= Beginning of Section =

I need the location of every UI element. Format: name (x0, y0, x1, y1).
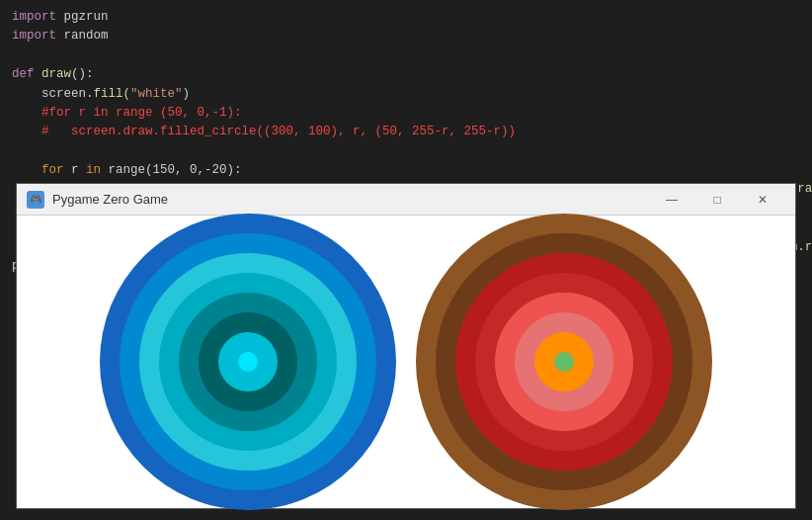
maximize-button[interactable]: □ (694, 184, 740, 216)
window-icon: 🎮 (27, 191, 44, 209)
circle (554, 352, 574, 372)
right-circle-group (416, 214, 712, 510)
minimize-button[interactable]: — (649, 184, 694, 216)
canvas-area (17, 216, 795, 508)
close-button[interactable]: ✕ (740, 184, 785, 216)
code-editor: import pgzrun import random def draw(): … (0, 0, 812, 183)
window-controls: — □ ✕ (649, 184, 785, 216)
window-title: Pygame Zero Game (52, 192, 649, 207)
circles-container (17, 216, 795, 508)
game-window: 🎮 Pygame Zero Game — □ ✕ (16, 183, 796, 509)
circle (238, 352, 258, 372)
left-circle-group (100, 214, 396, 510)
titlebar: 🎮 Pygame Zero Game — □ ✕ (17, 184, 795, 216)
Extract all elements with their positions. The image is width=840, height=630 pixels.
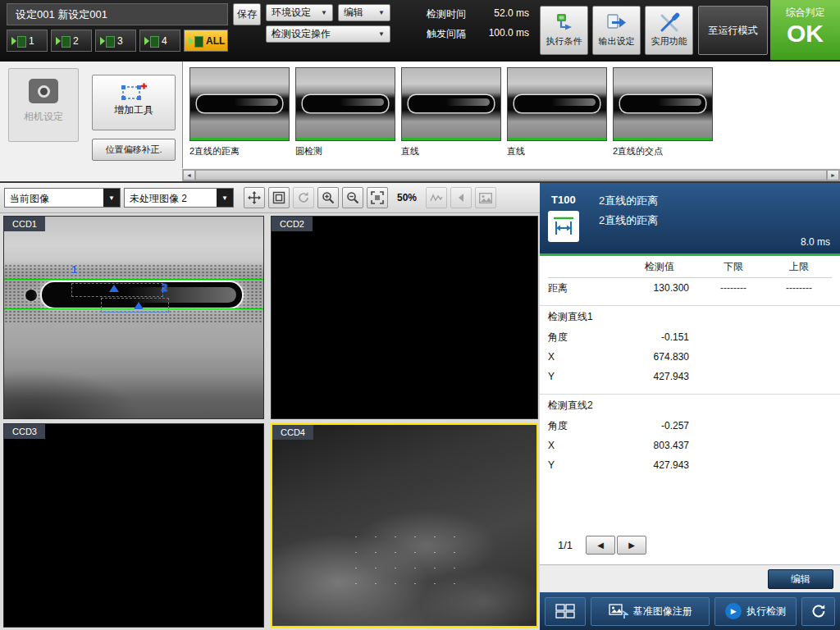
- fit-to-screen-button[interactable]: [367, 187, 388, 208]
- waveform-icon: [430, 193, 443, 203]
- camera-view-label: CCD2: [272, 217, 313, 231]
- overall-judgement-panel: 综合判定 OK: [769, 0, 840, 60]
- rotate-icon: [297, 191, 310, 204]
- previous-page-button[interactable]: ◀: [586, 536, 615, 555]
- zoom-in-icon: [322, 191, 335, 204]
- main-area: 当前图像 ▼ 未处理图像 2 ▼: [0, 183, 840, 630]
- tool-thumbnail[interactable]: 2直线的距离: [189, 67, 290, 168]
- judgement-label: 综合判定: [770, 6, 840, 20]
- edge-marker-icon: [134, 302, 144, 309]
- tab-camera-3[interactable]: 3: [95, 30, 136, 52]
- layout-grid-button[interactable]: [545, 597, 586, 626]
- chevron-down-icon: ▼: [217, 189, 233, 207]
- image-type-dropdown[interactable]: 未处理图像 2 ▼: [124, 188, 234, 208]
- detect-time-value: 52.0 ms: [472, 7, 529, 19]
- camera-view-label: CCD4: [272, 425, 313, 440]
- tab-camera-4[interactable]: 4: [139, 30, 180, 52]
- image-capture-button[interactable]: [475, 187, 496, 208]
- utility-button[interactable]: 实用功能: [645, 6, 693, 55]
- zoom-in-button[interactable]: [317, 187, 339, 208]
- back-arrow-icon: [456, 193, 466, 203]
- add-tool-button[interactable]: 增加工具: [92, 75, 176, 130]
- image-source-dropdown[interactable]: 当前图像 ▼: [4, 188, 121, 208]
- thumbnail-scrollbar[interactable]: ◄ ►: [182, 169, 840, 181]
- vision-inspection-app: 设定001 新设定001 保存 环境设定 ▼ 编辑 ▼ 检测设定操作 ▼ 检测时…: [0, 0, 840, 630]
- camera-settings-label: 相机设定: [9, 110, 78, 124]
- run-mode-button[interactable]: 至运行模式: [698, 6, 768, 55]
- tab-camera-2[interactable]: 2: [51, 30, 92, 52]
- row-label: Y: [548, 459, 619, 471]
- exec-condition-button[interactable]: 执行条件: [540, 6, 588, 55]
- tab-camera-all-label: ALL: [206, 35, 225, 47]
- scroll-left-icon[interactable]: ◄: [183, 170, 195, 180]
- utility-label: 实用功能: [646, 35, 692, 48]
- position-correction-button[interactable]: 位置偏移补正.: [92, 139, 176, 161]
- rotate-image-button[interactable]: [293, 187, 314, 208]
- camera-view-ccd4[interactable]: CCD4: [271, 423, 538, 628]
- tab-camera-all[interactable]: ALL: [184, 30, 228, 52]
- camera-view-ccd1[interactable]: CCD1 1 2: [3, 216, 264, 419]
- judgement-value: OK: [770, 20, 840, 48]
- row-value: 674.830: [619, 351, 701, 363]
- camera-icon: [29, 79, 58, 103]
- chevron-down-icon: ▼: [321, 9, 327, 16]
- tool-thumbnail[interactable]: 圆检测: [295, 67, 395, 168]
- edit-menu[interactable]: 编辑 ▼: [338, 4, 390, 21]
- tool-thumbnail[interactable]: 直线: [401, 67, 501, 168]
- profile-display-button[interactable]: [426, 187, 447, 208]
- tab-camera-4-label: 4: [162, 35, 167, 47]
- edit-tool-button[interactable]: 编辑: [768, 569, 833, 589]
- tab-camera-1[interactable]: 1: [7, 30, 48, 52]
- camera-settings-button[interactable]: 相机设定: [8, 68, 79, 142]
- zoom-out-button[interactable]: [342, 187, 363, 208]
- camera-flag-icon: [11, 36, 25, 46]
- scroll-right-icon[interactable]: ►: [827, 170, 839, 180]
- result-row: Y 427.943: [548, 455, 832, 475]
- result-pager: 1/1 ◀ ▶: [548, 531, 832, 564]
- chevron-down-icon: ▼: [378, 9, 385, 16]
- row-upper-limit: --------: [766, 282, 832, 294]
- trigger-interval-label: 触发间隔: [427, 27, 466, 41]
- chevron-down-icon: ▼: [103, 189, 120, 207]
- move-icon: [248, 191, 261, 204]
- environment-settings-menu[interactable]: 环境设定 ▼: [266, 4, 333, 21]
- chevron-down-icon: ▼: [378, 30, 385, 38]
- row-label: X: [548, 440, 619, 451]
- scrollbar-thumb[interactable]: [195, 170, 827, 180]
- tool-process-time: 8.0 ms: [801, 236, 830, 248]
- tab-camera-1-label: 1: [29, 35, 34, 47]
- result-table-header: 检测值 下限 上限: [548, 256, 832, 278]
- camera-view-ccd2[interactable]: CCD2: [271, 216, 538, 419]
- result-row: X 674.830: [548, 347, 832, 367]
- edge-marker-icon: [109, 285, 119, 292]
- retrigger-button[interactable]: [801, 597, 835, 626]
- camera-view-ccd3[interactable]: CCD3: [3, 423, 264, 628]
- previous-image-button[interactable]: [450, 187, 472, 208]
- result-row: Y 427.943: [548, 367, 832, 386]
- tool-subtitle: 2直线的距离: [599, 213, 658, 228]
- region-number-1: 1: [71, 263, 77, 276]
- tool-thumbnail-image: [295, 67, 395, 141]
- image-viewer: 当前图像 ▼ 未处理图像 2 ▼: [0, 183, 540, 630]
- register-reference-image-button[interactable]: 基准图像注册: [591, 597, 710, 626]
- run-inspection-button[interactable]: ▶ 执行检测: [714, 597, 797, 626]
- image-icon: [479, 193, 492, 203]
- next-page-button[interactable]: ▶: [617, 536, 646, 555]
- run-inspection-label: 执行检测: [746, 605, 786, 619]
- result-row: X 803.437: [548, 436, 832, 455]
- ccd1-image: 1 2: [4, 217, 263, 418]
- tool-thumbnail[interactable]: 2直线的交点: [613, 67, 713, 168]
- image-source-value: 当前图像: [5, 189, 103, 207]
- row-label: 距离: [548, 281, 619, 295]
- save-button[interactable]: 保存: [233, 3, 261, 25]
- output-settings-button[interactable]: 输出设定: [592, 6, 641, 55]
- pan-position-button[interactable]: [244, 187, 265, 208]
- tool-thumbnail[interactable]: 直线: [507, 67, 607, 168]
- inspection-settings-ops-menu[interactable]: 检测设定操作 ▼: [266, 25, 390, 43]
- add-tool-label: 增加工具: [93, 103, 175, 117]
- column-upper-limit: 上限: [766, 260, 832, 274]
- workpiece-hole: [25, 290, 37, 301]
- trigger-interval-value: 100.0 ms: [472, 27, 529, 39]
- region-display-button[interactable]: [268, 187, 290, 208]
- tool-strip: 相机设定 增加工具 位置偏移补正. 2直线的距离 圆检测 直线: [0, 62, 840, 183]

= End of Section =

* _Task instructions_: The expected answer is one number: how many lines of the material contain the word "位置偏移补正".

* _Answer to this task_: 2